Doce horas después, casi anocheciendo, en el último ciber de la lista, cuando por fin pude acceder a tu correo electrónico supe con certeza que ya nunca podrás hacer nada sin que yo sea testigo . ¿Te imaginas siquiera la sensación de poder? ¿Te das cuenta de qué tranquilidad?. He podido repasar los últimos dos años de conversaciones con cientos de mujeres, amigos, compañeros de trabajo. He leído mis propios mails , tus respuestas.

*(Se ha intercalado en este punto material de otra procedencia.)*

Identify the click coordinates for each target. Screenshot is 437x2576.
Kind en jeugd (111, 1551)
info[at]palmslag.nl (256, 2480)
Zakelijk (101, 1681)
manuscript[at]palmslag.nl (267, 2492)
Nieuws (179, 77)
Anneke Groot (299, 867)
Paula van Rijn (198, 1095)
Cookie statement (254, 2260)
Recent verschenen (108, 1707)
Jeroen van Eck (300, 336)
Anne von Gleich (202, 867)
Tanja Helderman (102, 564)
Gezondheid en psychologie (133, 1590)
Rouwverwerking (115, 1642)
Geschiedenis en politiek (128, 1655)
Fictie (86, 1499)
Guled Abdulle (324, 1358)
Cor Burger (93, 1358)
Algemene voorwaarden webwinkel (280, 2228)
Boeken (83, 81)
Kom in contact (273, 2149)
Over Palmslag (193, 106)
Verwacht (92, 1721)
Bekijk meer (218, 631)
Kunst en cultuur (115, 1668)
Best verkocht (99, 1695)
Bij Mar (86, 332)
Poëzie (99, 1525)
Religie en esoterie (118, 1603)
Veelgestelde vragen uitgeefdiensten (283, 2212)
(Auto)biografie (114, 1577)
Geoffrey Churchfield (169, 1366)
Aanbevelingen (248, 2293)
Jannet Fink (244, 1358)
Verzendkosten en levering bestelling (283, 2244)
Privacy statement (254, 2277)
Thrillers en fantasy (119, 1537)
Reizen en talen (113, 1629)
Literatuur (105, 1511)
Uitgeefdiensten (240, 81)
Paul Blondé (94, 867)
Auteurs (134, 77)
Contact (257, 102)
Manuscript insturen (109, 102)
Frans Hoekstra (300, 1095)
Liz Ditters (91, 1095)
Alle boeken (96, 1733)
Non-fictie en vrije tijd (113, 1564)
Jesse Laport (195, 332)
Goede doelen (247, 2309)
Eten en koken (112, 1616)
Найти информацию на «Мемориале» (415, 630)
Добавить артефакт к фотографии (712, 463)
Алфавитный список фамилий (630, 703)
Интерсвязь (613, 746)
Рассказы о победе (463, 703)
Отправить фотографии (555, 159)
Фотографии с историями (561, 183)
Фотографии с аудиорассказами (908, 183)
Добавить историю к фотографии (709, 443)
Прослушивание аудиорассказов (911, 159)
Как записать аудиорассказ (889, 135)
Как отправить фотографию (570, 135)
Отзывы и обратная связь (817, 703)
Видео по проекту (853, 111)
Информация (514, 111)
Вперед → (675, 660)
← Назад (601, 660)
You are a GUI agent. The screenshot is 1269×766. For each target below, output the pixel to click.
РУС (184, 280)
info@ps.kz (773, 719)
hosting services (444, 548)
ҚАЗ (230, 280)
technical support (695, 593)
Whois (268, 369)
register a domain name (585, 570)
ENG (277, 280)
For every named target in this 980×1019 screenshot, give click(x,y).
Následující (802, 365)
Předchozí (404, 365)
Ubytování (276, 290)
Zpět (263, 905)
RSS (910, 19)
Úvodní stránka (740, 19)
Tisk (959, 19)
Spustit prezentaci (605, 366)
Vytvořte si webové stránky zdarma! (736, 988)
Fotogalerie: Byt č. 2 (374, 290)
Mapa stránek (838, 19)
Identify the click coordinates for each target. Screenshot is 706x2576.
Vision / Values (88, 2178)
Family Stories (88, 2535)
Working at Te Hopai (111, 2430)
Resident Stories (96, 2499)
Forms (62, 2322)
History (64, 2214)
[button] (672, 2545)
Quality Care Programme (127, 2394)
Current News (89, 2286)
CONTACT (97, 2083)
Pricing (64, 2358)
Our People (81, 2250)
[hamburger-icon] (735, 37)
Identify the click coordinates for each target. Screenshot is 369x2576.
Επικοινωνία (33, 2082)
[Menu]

No ha sido fácil pero he buscado la fecha exacta en que decidiste hacer público que habías conocido, por fin, a (¿otra?) la mujer de tu vida. Quizás creíste que ese día mi mundo, ese imaginario según tú, se vendría abajo. Esa parte ya la he superado. Sé que me echas de menos. Lo leo. Lo dices y lo escribes y lo dejas a la vista para que lo encuentre, arrepentido e incapaz de reconocer tu error. Distingo cada guiño, cada palabra, cada gesto mío en tus palabras.

Tal vez, lo que no llego a entender, lo que no alcanzo a descifrar es por qué pretendes hacerme creer que durante todo este tiempo no he estado hablando con el hombre de mi vida, sino con la máldita última mujer de la tuya.